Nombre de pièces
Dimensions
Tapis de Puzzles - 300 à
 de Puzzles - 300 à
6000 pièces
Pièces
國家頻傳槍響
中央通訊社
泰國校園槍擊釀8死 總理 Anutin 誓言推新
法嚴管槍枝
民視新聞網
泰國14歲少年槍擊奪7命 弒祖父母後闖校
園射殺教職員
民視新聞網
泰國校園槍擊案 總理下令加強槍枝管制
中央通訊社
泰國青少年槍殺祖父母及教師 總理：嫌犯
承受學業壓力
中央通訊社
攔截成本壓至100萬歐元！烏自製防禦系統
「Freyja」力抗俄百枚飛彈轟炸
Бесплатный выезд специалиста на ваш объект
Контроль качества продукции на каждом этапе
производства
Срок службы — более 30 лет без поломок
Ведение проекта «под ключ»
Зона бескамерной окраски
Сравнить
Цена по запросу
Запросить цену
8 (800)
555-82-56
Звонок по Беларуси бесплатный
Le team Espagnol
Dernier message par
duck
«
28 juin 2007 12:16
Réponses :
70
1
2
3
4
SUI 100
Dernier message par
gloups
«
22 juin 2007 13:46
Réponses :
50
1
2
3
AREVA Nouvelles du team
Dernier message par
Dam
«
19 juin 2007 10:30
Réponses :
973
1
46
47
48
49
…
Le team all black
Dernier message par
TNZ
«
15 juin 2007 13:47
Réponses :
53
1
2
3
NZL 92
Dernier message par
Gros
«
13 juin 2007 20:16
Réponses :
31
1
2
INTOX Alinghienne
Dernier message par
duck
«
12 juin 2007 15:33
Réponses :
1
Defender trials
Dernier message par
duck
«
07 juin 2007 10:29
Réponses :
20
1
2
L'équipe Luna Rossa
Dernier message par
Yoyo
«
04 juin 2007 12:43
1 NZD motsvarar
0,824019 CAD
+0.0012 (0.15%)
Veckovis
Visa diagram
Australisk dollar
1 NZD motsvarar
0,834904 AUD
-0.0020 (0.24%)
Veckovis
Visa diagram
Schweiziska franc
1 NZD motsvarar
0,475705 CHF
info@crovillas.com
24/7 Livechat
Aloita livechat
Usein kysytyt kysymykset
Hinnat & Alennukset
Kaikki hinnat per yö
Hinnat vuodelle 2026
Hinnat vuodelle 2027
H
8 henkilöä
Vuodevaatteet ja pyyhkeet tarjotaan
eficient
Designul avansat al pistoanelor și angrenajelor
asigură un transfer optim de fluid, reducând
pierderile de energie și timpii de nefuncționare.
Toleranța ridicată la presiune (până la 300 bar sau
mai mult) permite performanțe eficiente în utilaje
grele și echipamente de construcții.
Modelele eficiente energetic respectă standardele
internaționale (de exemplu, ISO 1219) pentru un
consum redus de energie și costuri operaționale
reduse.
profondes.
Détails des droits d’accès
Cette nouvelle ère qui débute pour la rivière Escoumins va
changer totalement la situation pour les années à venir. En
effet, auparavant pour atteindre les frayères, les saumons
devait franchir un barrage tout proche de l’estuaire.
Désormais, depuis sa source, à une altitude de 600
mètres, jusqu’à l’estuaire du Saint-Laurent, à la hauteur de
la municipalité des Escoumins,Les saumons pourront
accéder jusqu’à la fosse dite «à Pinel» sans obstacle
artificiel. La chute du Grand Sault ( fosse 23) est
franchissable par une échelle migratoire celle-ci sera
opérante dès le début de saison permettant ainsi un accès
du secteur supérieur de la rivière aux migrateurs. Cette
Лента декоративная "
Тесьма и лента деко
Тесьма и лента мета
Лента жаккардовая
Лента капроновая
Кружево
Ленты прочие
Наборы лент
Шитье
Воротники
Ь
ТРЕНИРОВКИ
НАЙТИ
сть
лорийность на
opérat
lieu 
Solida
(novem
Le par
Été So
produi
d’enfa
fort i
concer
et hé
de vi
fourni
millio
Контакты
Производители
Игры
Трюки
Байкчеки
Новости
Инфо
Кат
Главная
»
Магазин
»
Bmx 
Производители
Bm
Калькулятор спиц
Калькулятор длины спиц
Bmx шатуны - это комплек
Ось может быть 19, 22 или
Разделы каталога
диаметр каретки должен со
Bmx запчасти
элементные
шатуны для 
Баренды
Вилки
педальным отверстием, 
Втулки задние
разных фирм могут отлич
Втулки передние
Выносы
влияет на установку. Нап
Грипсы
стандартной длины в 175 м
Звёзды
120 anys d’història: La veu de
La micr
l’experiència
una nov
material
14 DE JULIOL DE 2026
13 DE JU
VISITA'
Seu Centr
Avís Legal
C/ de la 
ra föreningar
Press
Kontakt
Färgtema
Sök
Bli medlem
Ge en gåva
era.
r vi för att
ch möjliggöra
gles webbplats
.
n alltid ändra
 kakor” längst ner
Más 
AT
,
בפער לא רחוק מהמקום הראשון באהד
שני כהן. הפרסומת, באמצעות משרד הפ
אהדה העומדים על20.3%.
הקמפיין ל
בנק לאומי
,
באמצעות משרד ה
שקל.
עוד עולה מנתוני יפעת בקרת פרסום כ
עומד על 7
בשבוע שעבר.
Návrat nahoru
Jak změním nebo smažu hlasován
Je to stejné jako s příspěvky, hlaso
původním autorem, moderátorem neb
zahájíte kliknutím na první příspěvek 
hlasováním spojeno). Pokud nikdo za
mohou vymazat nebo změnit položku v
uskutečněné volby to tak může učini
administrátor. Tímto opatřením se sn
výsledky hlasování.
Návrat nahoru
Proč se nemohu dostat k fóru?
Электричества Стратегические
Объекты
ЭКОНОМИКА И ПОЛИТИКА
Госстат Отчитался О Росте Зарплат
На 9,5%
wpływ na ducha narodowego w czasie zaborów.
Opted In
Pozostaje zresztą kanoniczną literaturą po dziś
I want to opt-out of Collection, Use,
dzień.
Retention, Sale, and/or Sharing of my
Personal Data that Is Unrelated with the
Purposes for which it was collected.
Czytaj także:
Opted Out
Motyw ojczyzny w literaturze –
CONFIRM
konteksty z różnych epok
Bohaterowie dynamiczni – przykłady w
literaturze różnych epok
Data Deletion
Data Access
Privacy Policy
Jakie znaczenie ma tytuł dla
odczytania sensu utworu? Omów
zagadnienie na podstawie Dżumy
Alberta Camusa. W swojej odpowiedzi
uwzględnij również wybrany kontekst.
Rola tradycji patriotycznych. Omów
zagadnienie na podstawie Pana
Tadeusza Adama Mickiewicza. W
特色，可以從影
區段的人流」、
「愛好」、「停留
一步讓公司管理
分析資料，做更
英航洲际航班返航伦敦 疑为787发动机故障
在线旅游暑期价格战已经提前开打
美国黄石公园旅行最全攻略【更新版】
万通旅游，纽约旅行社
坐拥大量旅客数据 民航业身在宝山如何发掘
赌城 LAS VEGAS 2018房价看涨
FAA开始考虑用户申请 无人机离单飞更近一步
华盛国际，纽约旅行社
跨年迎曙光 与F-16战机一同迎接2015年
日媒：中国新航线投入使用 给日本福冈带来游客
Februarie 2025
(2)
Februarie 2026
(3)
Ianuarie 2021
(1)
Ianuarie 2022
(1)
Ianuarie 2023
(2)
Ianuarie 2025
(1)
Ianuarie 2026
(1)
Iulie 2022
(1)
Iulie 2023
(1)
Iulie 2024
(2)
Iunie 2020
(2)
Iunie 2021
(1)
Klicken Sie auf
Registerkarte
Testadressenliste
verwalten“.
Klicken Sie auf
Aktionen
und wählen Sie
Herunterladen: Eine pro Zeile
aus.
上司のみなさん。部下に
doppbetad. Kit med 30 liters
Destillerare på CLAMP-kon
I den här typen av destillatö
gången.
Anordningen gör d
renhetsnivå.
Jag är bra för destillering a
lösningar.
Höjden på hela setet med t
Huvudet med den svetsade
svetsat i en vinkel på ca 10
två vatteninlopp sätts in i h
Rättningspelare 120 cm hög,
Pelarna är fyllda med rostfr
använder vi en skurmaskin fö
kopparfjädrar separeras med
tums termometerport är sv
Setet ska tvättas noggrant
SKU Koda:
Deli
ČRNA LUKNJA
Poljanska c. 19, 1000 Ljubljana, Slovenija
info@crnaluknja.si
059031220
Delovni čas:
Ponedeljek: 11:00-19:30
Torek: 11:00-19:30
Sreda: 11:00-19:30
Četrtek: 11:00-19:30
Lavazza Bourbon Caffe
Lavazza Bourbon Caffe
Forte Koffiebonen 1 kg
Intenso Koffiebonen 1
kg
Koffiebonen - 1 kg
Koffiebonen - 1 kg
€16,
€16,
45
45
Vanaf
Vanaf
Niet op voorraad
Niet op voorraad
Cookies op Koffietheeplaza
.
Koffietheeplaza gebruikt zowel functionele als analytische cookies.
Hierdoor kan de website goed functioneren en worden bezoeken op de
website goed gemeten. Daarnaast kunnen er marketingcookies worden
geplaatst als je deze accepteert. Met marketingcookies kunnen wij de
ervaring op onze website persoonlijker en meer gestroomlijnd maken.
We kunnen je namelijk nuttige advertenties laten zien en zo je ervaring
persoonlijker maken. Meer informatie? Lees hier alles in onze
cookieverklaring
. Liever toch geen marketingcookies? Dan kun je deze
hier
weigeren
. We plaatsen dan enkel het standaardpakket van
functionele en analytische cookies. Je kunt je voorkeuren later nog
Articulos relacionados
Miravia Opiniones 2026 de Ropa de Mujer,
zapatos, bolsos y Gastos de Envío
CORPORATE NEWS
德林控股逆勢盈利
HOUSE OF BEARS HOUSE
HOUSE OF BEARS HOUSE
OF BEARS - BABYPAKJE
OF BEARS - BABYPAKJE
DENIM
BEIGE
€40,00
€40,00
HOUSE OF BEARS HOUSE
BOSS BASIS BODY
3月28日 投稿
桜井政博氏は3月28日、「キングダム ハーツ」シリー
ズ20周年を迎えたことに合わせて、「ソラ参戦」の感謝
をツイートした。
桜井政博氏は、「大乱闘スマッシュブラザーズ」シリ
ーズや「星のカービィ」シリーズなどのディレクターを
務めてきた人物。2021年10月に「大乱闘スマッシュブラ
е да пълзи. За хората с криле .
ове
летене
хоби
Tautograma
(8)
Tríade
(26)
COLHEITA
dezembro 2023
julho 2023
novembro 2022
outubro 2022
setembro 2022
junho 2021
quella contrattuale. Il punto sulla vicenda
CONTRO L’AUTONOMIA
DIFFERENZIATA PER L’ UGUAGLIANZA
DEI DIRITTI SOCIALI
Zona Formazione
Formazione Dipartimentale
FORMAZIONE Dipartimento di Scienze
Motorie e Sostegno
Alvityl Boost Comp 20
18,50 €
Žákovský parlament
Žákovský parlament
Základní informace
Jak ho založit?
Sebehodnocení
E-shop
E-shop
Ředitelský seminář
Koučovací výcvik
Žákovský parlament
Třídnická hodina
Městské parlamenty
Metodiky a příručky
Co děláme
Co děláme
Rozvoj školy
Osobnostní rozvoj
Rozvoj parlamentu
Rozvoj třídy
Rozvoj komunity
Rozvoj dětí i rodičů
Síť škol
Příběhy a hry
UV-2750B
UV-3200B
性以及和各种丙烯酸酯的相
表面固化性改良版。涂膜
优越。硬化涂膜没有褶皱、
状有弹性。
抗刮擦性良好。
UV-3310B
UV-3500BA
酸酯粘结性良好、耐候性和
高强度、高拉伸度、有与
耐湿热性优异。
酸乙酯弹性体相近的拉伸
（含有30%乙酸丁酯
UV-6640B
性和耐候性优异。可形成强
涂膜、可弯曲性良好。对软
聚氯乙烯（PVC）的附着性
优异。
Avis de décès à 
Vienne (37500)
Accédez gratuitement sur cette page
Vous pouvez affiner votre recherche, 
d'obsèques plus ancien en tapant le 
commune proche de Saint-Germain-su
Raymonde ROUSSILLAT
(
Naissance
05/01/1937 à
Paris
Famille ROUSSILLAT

Activity
The answer should consist of all lines from the records above that hold the word "fosse".

Result
accéder jusqu’à la fosse dite «à Pinel» sans obstacle
artificiel. La chute du Grand Sault ( fosse 23) est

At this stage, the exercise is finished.